DATASET EXCERPTS: Begin

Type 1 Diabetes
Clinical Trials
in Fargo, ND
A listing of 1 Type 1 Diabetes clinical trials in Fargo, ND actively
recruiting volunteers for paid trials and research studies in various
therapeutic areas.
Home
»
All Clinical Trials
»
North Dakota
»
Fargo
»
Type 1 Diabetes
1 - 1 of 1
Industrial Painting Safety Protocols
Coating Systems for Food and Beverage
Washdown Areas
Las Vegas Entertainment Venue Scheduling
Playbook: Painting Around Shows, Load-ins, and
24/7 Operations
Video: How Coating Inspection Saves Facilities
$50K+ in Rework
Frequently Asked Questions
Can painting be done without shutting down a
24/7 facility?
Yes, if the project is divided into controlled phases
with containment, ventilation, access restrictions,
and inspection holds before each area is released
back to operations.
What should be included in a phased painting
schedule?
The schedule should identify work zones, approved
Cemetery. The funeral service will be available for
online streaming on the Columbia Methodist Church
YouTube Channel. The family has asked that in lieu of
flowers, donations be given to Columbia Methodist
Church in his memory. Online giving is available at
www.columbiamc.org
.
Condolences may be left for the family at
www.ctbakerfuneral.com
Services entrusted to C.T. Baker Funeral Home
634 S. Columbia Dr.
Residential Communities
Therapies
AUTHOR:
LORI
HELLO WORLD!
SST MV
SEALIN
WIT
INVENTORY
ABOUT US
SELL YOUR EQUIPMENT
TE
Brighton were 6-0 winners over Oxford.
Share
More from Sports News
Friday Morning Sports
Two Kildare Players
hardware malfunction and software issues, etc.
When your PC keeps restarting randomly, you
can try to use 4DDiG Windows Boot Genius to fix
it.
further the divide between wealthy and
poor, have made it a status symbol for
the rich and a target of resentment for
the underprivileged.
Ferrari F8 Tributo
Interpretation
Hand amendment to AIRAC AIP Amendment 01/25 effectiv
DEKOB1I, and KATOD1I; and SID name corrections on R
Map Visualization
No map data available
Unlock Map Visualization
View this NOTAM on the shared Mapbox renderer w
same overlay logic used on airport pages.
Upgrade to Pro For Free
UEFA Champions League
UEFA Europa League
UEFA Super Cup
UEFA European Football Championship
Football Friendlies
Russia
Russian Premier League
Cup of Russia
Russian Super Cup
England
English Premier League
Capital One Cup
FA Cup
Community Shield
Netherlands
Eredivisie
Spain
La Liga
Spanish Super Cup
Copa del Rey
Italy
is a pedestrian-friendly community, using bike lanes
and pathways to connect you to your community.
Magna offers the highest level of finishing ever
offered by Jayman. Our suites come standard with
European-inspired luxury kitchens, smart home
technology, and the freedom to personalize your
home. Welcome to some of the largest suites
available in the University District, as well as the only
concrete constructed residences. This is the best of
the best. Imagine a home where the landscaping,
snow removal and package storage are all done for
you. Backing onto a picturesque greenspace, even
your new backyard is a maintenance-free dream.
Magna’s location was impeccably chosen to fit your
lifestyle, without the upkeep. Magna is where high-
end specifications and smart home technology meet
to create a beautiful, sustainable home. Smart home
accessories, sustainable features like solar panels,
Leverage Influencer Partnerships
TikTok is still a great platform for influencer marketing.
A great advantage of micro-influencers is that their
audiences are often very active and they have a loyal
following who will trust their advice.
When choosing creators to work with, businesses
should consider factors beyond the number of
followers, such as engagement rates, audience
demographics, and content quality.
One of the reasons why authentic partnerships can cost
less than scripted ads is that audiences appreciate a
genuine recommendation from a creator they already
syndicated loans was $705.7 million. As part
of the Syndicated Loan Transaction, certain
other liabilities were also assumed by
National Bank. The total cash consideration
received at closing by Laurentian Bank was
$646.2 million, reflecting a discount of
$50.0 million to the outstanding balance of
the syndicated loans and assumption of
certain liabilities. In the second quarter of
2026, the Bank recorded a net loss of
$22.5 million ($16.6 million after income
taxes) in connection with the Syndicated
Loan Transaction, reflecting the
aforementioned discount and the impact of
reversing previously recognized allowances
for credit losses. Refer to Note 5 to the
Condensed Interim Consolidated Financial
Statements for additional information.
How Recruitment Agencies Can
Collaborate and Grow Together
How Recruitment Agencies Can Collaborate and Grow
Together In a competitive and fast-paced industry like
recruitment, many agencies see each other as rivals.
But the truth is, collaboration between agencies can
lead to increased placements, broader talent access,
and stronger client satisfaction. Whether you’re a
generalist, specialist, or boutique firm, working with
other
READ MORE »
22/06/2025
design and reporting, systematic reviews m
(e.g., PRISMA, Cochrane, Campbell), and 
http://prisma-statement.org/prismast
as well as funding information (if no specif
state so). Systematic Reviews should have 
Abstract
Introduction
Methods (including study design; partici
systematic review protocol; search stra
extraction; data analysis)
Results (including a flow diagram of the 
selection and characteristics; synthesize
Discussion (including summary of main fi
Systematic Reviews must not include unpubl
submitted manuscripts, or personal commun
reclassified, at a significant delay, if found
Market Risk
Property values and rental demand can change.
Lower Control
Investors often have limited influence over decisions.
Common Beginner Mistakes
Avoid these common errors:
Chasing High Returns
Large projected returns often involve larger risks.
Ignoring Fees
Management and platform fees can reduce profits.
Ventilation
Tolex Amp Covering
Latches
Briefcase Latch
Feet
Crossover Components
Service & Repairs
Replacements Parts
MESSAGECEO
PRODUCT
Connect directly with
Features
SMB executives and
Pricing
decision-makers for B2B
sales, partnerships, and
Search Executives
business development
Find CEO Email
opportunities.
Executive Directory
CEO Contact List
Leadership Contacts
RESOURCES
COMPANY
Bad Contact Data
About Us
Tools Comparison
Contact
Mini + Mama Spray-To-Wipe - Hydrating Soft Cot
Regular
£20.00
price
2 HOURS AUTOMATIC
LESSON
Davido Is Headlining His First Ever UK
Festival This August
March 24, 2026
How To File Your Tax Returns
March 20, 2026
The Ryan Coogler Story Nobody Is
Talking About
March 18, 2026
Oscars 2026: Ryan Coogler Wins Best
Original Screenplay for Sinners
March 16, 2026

DATASET EXCERPTS: End

State the number of lines in the data that carry "without", and add nothing to it.

2